Normal North Atlantic order has restored itself after a most remarkable 4 weeks in Ireland’s recent meteorological history. It will be hard now to discern any surface goings-on between shore and horizon with wind and swell likely to run for weeks on end as they often do in January and February, driven to us by lows sweeping across from Newfoundland in our general direction.
These lows stopped for that extraordinarily Siberian month, blocked by a strong high pressure air- mass to our North which made for a very still Atlantic allowing me one evening to sharply define the space between caudal fin and ocean and see through the burst of spray between dorsal fin and sky. It could be September but for the 10 degree water I thought as the three dolphins surged powerfully high out of a flat sea and all of this silhouetted by a low cloudless sunset over Renvyle.
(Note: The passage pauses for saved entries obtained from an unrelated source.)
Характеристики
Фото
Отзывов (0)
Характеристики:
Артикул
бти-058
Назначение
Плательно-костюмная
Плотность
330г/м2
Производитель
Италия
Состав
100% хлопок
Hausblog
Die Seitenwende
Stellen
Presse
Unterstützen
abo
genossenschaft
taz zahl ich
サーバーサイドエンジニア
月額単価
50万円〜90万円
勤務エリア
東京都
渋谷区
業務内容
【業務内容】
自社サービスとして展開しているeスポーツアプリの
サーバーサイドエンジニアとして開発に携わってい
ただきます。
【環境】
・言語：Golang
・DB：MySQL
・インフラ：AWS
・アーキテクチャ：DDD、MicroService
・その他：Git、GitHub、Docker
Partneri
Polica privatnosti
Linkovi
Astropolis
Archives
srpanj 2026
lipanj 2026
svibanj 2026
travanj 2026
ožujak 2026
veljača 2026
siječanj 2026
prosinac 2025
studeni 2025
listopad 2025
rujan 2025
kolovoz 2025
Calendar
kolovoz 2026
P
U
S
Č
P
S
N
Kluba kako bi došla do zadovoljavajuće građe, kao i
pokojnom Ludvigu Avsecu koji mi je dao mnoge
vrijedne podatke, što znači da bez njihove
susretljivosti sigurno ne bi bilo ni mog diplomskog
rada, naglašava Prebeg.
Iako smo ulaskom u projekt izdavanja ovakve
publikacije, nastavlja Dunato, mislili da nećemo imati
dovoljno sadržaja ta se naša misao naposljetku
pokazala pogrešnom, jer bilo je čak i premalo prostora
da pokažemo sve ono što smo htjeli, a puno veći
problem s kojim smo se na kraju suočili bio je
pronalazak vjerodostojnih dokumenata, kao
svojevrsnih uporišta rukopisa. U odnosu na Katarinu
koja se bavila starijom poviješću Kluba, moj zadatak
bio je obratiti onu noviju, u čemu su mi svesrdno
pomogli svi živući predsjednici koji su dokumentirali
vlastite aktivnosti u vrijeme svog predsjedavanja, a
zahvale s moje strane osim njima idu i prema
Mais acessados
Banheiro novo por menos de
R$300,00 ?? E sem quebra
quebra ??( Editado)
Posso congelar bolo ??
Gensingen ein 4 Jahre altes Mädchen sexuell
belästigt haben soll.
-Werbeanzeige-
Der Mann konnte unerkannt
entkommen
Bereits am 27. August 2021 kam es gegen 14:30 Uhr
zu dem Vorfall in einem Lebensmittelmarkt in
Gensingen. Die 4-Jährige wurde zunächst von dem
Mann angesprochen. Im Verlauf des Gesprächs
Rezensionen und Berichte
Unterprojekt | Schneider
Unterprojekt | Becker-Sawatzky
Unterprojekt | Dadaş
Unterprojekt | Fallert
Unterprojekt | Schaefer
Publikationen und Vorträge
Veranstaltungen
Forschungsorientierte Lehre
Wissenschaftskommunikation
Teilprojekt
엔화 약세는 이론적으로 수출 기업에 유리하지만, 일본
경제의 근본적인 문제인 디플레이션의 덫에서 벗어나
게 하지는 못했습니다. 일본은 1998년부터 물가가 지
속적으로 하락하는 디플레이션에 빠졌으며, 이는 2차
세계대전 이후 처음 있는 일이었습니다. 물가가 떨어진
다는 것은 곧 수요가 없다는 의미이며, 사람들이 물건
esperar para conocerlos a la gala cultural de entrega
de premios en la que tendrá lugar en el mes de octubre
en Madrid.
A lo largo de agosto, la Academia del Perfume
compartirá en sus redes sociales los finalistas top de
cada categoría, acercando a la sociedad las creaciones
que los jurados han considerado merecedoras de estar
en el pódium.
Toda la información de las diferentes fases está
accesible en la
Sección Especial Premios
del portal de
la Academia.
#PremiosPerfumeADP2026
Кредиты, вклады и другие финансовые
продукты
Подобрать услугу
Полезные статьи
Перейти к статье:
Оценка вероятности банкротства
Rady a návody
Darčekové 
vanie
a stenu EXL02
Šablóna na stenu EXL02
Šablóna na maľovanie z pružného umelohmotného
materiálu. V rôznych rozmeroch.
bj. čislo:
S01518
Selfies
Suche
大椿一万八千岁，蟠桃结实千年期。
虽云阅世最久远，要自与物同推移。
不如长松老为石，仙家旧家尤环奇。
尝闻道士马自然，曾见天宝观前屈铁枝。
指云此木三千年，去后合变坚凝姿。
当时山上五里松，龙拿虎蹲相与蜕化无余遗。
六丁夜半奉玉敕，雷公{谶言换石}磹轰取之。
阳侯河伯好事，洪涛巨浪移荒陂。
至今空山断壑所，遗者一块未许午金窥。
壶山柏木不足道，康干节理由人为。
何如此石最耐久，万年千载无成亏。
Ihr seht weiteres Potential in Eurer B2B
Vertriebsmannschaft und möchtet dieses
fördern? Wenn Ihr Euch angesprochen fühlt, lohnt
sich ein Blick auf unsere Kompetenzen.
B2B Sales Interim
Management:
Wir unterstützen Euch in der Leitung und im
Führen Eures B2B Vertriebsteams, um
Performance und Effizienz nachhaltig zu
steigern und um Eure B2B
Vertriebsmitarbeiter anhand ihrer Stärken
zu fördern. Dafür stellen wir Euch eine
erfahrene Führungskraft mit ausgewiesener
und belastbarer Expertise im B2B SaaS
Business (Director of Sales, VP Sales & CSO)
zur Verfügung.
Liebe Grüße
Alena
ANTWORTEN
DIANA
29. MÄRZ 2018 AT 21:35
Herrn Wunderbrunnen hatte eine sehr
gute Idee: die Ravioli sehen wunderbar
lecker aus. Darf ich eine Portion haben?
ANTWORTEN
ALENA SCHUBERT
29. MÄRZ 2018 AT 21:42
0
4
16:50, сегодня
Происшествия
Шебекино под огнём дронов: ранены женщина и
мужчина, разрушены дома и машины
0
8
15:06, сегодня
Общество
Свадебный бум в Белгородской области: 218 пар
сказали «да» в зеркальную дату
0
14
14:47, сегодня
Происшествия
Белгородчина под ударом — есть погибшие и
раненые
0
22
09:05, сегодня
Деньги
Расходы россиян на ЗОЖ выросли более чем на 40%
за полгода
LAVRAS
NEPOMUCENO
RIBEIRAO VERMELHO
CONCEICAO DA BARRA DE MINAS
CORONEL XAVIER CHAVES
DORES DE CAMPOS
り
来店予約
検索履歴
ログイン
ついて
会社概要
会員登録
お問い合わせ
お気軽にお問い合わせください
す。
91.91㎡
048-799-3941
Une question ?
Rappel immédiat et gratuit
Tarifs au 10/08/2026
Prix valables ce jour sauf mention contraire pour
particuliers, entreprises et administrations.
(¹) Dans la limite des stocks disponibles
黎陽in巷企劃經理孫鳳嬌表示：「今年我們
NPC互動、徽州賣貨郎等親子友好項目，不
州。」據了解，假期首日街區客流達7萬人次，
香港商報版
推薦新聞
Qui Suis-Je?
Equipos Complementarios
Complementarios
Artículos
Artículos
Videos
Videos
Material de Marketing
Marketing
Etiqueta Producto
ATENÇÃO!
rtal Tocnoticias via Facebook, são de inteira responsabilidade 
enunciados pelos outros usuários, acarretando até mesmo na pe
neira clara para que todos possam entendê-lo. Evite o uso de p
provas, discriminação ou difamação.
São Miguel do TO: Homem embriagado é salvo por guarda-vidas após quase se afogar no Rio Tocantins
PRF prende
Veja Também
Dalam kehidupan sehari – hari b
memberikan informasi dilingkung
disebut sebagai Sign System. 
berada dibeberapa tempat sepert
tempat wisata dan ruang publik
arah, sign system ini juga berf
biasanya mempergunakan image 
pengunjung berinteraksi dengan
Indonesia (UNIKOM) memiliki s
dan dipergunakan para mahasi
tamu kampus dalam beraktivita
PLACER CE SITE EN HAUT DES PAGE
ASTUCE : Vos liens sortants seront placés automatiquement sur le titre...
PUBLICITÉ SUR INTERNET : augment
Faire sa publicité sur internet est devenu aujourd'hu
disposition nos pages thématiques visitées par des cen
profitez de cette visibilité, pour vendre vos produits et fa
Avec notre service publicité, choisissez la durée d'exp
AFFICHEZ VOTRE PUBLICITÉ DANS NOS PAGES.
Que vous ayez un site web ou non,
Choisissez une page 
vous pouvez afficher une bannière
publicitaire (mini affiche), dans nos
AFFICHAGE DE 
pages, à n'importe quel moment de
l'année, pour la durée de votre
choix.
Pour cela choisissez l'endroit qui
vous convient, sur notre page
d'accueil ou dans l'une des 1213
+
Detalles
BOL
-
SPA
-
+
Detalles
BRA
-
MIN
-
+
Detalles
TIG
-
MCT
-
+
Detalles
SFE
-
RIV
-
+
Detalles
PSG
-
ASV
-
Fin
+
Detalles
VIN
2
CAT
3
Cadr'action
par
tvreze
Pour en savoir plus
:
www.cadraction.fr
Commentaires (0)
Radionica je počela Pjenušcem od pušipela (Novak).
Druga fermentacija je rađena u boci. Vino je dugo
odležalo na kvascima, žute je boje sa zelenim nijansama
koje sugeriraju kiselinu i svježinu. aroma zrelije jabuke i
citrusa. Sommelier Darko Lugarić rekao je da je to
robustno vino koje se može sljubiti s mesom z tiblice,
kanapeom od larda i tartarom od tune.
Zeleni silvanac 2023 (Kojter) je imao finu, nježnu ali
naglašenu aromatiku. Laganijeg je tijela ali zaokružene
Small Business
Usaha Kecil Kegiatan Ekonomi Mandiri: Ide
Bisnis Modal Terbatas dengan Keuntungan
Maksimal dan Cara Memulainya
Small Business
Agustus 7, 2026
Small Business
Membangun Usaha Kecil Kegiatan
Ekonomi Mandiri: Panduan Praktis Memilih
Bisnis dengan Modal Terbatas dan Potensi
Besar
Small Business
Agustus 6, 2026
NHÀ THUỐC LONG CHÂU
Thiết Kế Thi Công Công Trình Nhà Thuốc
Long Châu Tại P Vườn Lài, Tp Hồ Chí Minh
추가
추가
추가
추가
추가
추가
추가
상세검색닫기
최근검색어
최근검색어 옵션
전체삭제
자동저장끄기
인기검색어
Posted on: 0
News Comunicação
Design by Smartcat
Such acrobatic behaviour, in particular whirling vertical leaps is more noted of the smaller common dolphin which is usually found far offshore over the continental shelf in great numbers. They are only occasionally seen inshore and that’s usually in the southwest of the country. There was not enough light to be sure but these were most likely bottlenoses, which do from time to time leap and spin like this, and bow ride and surf of course too. But then the bottlenoses are continuously surprising us. Reports of porpoises with great shark-like chunks taken from them a hundred miles or so south of here this summer led to the surprising discovery of research, mostly from Britain, on violent bottlenose attacks on porpoises.
Where the two species occur together, the most common cause of washed up porpoises’ death was attacks from bottlenose dolphins according to The British Environment Ministry. They don’t compete for food and scientists are guessing that it is a simple territorial aggression, with serious costs for the muc mhara (the porpoise is the pig of the sea in Irish). Damage recorded to porpoises includes broken ribs, internal organ rupture as well as bite marks. Have some of the many that wash up on Mayo’s shores experienced the same underwater violence? Probably, but data and studies could say for sure.
The bottlenose is not the indifferent play seeker we may have thought and neither does the muc mhara dip from cuain to cuainín in Clew Bay as carefree as it could appear.